Programme de la sainte Pentecôte – Fête patronale de l’Eglise catholique russe de Paris

La sainte Pentecôte est la fête patronale de la Paroisse catholique russe de la Très-Sainte Trinité:

  • le samedi 11 juin 2022 du calendrier grégorien – 29 mai 2022 du calendrier julien, vigile de toute la nuit (grandes vêpres & matines) à 18h.
  • le dimanche 12 juin 2022 du calendrier grégorien – 30 mai 2022 du calendrier julien, à 8h55, heures de tierce & sexte puis à 9h15 divine liturgie de saint Jean Chrysostome.
  • Pique-nique paroissial organisé ensuite dans les locaux de la paroisse.
  • A 15h, vêpres de l’agenouillement (fin du temps pascal).

La Pentecôte est l’une des douze grandes fêtes de l’année. Le cinquantième jour après Pâques célèbre la descente du Saint-Esprit sur les disciples au Cénacle, à l’heure de Tierce.

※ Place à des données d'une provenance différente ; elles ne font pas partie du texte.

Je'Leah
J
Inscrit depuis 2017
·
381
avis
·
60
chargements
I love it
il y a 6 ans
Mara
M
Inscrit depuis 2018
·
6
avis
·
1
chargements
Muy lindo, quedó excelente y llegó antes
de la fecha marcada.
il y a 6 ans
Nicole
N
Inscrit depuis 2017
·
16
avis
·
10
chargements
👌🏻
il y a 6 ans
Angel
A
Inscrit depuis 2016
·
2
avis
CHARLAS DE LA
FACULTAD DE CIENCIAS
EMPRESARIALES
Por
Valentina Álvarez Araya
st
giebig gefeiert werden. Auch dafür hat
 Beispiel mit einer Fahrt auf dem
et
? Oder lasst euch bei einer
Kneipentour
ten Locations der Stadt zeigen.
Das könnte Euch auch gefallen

L’Eglise de Jérusalem, au témoignage de la pèlerine Egérie au IVème siècle, célébrait à la Pentecôte non seulement la descente du Saint-Esprit – en se rendant à Sion à la troisième heure – mais également l’Ascension en se rendant au Mont des Oliviers pour les vêpres. A la suite du second Concile œcuménique, à la fin du IVème siècle, la fête de l’Ascension fut célébrée au quarantième jour après Pâques. Cependant, comme l’atteste le Lectionnaire arménien au début du Vème siècle, la station au Mont des Oliviers fut maintenue à Jérusalem à la dixième heure où l’on faisait trois prières solennelles d’agenouillement après des lectures, ce qui est l’origine des actuelles vêpres de l’agenouillement au soir de la Pentecôte. Cet agenouillement solennel à la clôture du temps pascal rappelle que – conformément au dernier canon du Ier concile de Nicée de 325 -, les chrétiens ne doivent pas s’agenouiller lorsqu’ils célèbrent la résurrection du Christ, savoir les dimanches et durant tout le temps de la cinquantaine pascale.

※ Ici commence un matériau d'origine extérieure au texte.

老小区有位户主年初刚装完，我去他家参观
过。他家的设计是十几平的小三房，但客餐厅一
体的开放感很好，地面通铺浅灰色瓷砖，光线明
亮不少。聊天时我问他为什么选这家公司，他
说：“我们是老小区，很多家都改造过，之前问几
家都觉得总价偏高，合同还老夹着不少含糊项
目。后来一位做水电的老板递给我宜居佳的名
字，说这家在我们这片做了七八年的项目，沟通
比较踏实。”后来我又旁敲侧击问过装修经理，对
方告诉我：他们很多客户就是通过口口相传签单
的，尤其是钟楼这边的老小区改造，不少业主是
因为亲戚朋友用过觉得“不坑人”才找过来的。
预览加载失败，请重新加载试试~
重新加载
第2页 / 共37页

Dans le rit byzantin, la fête de la Pentecôte est également celle de la Très-Sainte Trinité, l’Esprit-Saint nous faisans adorer en vérité un seul Dieu en trois personnes par la révélation qu’il nous fait de la vie divine.

De ce fait, c’est donc la fête patronale de la paroisse catholique russe de Paris, dont l’église est dédiée à la Très-Sainte Trinité.

Par les prières de tes Apôtres, Christ notre Dieu, aie pitié de nous. Amen.

VIGILE DE LA PENTECOTE : GRANDES VEPRES & MATINES – SAMEDI 11 JUIN A 18h

Evangile de matines :
De la fête :Jean (§ 65) XX, 19-23.
Ayant dit ces mots, il souffla sur eux, et leur dit : Recevez le Saint-Esprit.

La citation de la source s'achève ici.